DIMACS/IIT Gandhinagar

Succinct Encodings of Graph Isomorphism


It is well known that problems encoded with circuits or formulas generally gain an exponential complexity blow-up compared to their original complexity.


We introduce a new way for encoding graph problems, based on CNF or DNF formulas. We show that contrary to the other existing succinct models, there are examples of problems whose complexity does not increase when encoded in the new form, or increases to an intermediate complexity class less powerful than the exponential blow up.

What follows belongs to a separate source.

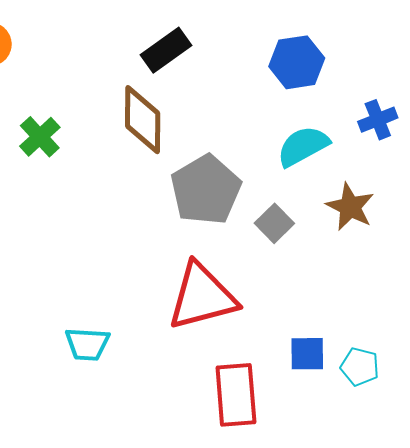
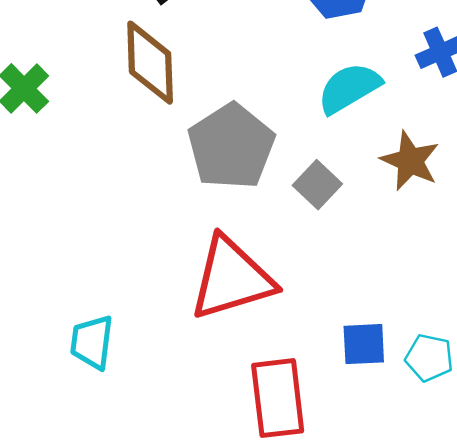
cyan trapezoid: (87, 344) -> (92, 342), turned 96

We also study the complexity of the succinct versions of the Graph Isomorphism problem. We show that all the versions are hard for PSPACE. Although the exact complexity of these problems is not known, we show that under most existing succinct models the different versions of the problem are equivalent. We also give an algorithm for the DNF encoded version of GI whose running time depends only on the size of the succinct representation.


This is a joint work with Patrick Scharpfenecker, Jacobo Torán

April 30

Timothy Naumovitz

Rutgers University

Approximating distance to monotonicity in the streaming setting


Abstract: Given a sequence of integers, one natural problem that can be considered is the LIS problem, which involves finding the length of their longest increasing subsequence. The complement of this problem is known as the distance to monotonicity problem, with the intuition that the distance to monotonicity of a sequence of integers is the minimum number of values that would have to be altered to make the sequence monotone. While one can look at these problems in other settings, we will focus on the streaming setting, where the sequence of integers is given to us one at a time and the goal is to minimize the amount of space used.

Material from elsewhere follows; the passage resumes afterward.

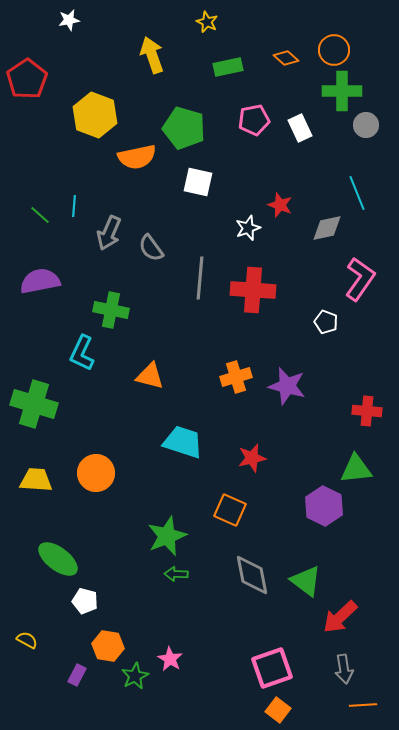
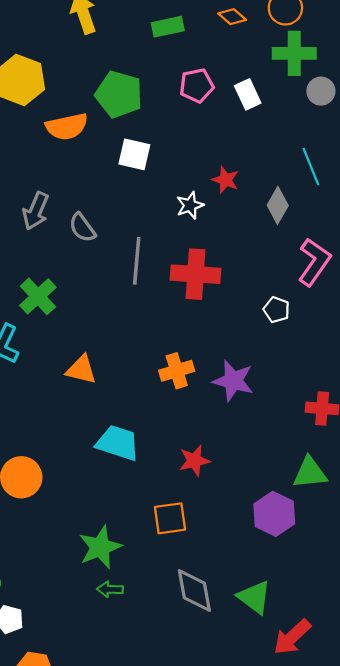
gray diamond: (327, 228) -> (278, 205), turned -48
green cross: (111, 310) -> (38, 296), turned 36
orange square: (230, 510) -> (170, 518), turned -32

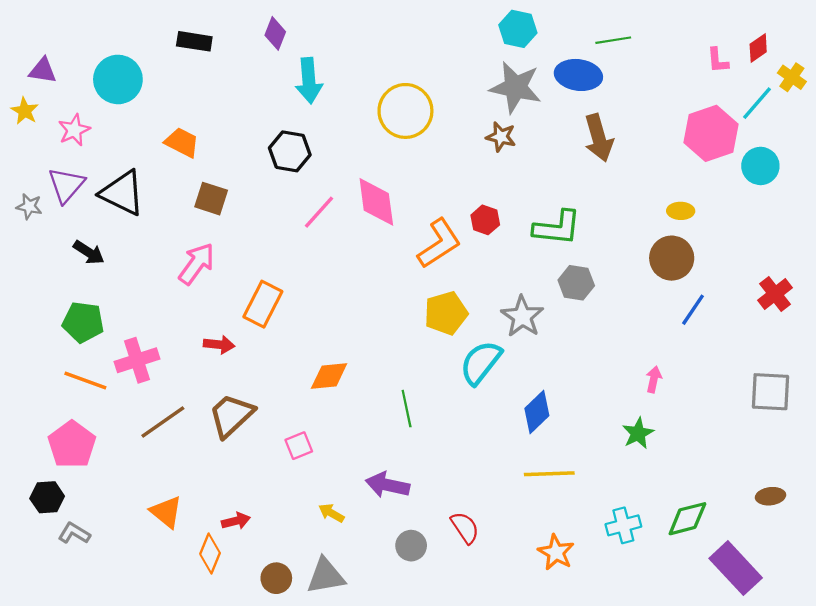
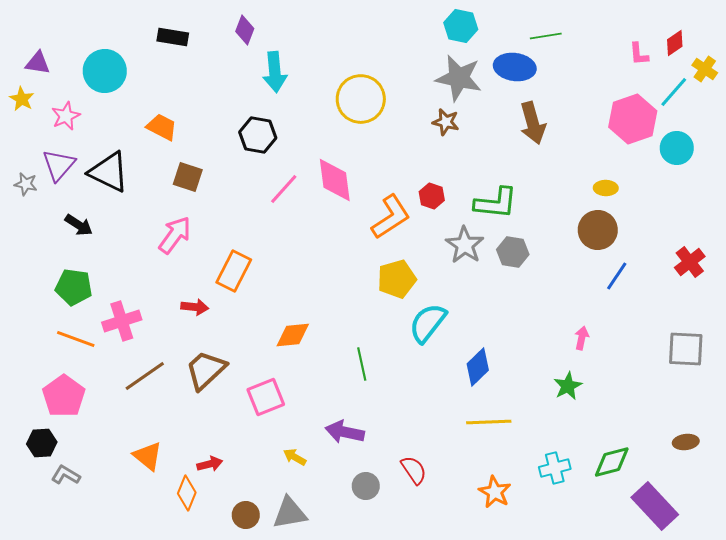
gray star: (522, 316) -> (465, 245), moved
pink square: (299, 446) -> (266, 397), size x1.5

It has been shown by Gopalan, Jayram, Krauthgamer, and Kumar that computing these quantities exactly in the streaming setting cannot be done using sublinear space, so we instead settle for finding a multiplicative approximation. Previously, Saks and Seshadhri found a polylogarithmic space randomized algorithm to approximate distance to monotonicity, and we match this with a polylogarithmic space algorithm in the deterministic case. Additionally, we provide nontrivial lower bounds in both the deterministic and randomized cases, which will be discussed if there is time.


This is joint work with Michael Saks.